Segment Open

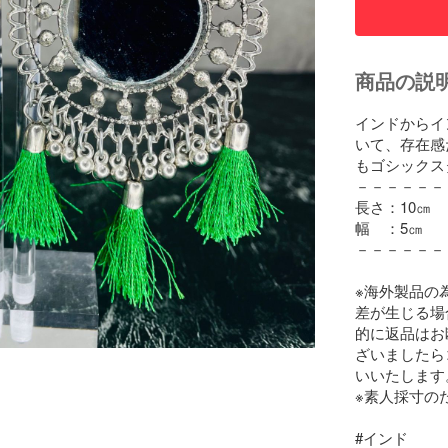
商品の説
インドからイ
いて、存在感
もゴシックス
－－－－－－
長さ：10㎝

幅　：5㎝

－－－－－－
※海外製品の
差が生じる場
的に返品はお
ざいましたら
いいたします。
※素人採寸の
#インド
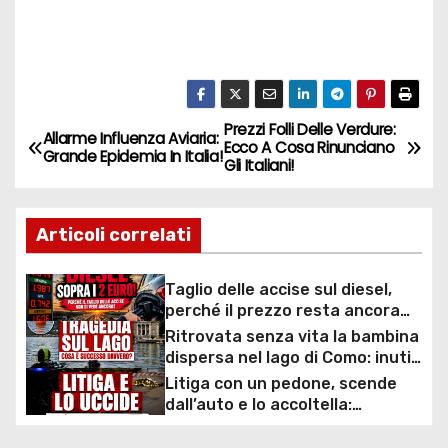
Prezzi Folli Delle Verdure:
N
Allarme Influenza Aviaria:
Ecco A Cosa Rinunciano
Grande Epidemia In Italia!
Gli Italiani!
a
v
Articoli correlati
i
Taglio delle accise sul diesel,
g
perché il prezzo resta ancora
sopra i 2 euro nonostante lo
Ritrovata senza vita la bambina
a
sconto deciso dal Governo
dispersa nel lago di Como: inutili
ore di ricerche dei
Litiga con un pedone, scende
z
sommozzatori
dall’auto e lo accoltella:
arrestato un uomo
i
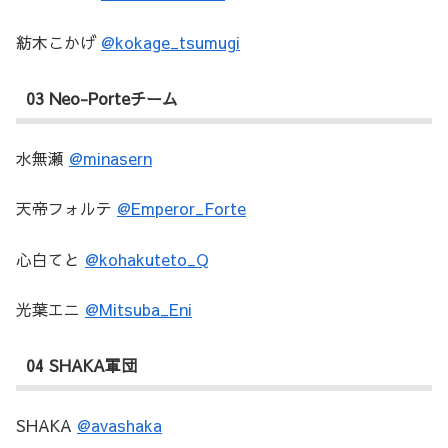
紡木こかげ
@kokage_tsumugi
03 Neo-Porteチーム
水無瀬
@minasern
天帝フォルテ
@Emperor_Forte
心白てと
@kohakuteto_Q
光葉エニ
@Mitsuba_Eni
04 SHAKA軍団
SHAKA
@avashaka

Segment Closed
Segment Open

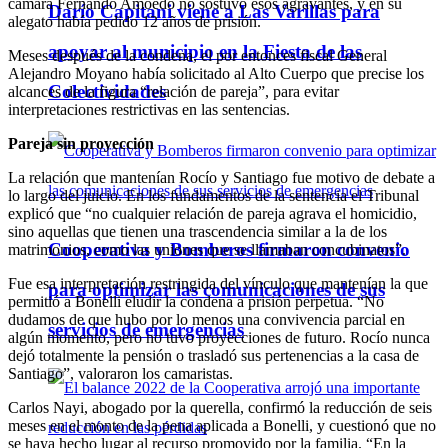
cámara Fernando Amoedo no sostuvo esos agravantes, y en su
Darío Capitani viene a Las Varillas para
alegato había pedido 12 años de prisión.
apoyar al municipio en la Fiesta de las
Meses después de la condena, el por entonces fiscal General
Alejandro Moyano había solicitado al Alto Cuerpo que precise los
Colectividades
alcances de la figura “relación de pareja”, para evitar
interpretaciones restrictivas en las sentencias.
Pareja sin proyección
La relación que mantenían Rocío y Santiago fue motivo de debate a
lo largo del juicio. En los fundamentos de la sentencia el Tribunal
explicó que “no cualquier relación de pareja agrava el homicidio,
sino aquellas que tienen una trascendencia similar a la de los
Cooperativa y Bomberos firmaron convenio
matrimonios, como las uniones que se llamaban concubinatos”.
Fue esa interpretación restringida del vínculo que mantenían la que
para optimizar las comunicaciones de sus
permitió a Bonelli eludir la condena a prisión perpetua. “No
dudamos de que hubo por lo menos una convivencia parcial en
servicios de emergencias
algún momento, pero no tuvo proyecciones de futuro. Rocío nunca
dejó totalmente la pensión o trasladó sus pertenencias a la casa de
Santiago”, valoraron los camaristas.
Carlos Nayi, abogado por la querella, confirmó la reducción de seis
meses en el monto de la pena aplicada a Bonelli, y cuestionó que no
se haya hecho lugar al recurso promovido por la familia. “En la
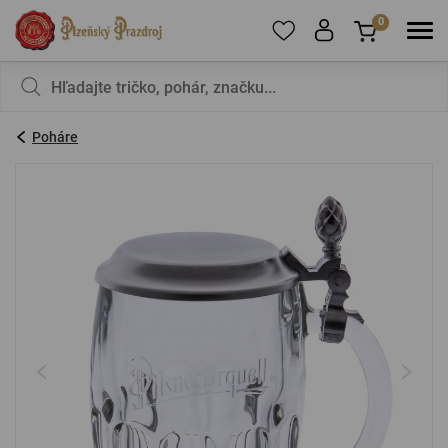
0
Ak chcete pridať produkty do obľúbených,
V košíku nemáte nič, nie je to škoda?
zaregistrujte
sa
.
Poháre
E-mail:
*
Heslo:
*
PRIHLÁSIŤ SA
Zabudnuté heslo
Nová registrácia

Segment Closed

**WHAT TO PRODUCE**
Write out, word for word, the stretch of entries that begins at the line with "permitió a Bonelli" and ends at the line with "Nová registrácia". Pictures do not belong in it.

**PROBLEM SOLUTION**
permitió a Bonelli eludir la condena a prisión perpetua. “No
dudamos de que hubo por lo menos una convivencia parcial en
servicios de emergencias
algún momento, pero no tuvo proyecciones de futuro. Rocío nunca
dejó totalmente la pensión o trasladó sus pertenencias a la casa de
Santiago”, valoraron los camaristas.
Carlos Nayi, abogado por la querella, confirmó la reducción de seis
meses en el monto de la pena aplicada a Bonelli, y cuestionó que no
se haya hecho lugar al recurso promovido por la familia. “En la
0
Ak chcete pridať produkty do obľúbených,
V košíku nemáte nič, nie je to škoda?
zaregistrujte
sa
.
Poháre
E-mail:
*
Heslo:
*
PRIHLÁSIŤ SA
Zabudnuté heslo
Nová registrácia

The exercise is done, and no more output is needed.